Write out the entries below once more, exactly, with the pictures left out.

[Opening Data provided section]

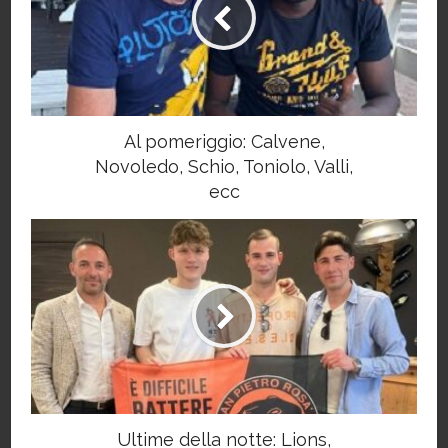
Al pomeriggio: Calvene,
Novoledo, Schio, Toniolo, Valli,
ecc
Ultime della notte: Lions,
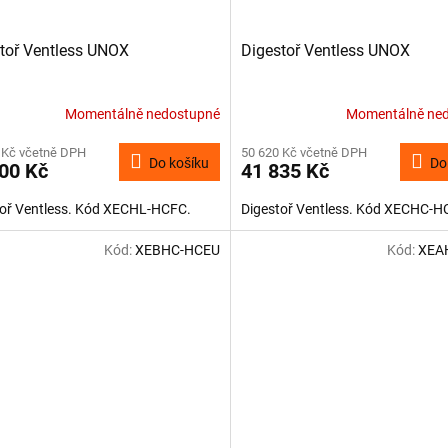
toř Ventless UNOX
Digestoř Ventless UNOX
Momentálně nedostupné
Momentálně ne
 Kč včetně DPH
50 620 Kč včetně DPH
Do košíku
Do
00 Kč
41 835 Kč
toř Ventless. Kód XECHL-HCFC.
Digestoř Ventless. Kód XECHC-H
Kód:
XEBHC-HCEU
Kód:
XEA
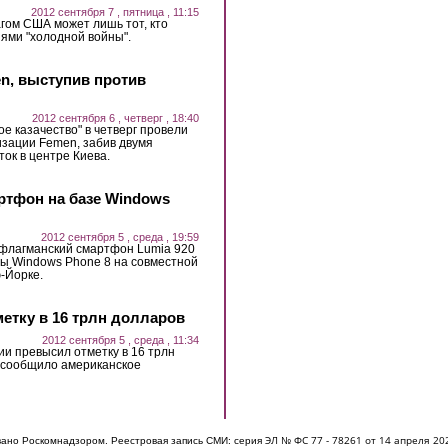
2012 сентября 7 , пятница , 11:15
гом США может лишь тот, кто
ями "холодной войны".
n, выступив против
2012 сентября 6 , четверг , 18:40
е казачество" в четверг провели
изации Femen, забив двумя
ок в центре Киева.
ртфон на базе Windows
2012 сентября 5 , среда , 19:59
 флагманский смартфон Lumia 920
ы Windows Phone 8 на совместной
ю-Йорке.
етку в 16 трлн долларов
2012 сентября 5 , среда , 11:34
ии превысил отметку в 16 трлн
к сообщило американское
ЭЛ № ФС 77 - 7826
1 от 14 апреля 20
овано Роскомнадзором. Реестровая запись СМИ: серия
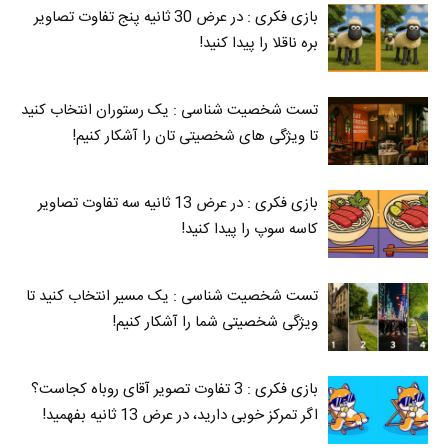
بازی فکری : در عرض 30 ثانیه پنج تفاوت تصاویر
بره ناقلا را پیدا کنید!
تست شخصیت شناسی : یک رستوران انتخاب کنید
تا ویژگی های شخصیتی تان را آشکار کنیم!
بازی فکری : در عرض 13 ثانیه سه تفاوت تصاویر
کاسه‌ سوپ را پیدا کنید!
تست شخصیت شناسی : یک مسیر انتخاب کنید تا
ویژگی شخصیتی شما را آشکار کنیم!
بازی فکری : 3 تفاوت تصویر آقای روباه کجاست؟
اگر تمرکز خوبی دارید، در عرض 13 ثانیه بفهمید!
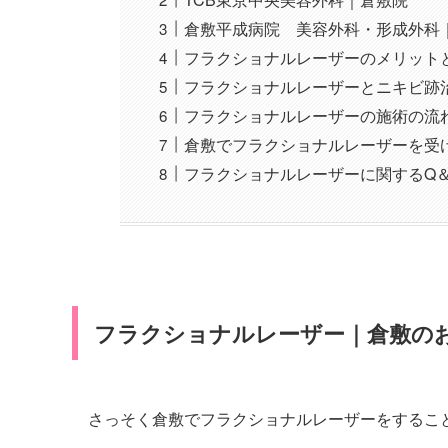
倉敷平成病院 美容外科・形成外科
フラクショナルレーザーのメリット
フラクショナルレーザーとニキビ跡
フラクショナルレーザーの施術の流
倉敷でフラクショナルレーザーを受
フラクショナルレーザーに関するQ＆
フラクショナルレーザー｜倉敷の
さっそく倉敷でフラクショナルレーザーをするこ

[Closing Data provided section]

[Output for this task]
Al pomeriggio: Calvene,
Novoledo, Schio, Toniolo, Valli,
ecc
Ultime della notte: Lions,
toř Ventless UNOX
Digestoř Ventless UNOX
Momentálně nedostupné
Momentálně ne
 Kč včetně DPH
50 620 Kč včetně DPH
Do košíku
Do
00 Kč
41 835 Kč
toř Ventless. Kód XECHL-HCFC.
Digestoř Ventless. Kód XECHC-H
Kód:
XEBHC-HCEU
Kód:
XEA
2012 сентября 7 , пятница , 11:15
гом США может лишь тот, кто
ями "холодной войны".
n, выступив против
2012 сентября 6 , четверг , 18:40
е казачество" в четверг провели
изации Femen, забив двумя
ок в центре Киева.
ртфон на базе Windows
2012 сентября 5 , среда , 19:59
 флагманский смартфон Lumia 920
ы Windows Phone 8 на совместной
ю-Йорке.
етку в 16 трлн долларов
2012 сентября 5 , среда , 11:34
ии превысил отметку в 16 трлн
к сообщило американское
ЭЛ № ФС 77 - 7826
1 от 14 апреля 20
овано Роскомнадзором. Реестровая запись СМИ: серия
بازی فکری : در عرض 30 ثانیه پنج تفاوت تصاویر
بره ناقلا را پیدا کنید!
تست شخصیت شناسی : یک رستوران انتخاب کنید
تا ویژگی های شخصیتی تان را آشکار کنیم!
بازی فکری : در عرض 13 ثانیه سه تفاوت تصاویر
کاسه‌ سوپ را پیدا کنید!
تست شخصیت شناسی : یک مسیر انتخاب کنید تا
ویژگی شخصیتی شما را آشکار کنیم!
بازی فکری : 3 تفاوت تصویر آقای روباه کجاست؟
اگر تمرکز خوبی دارید، در عرض 13 ثانیه بفهمید!
倉敷平成病院 美容外科・形成外科
フラクショナルレーザーのメリット
フラクショナルレーザーとニキビ跡
フラクショナルレーザーの施術の流
倉敷でフラクショナルレーザーを受
フラクショナルレーザーに関するQ＆
フラクショナルレーザー｜倉敷の
さっそく倉敷でフラクショナルレーザーをするこ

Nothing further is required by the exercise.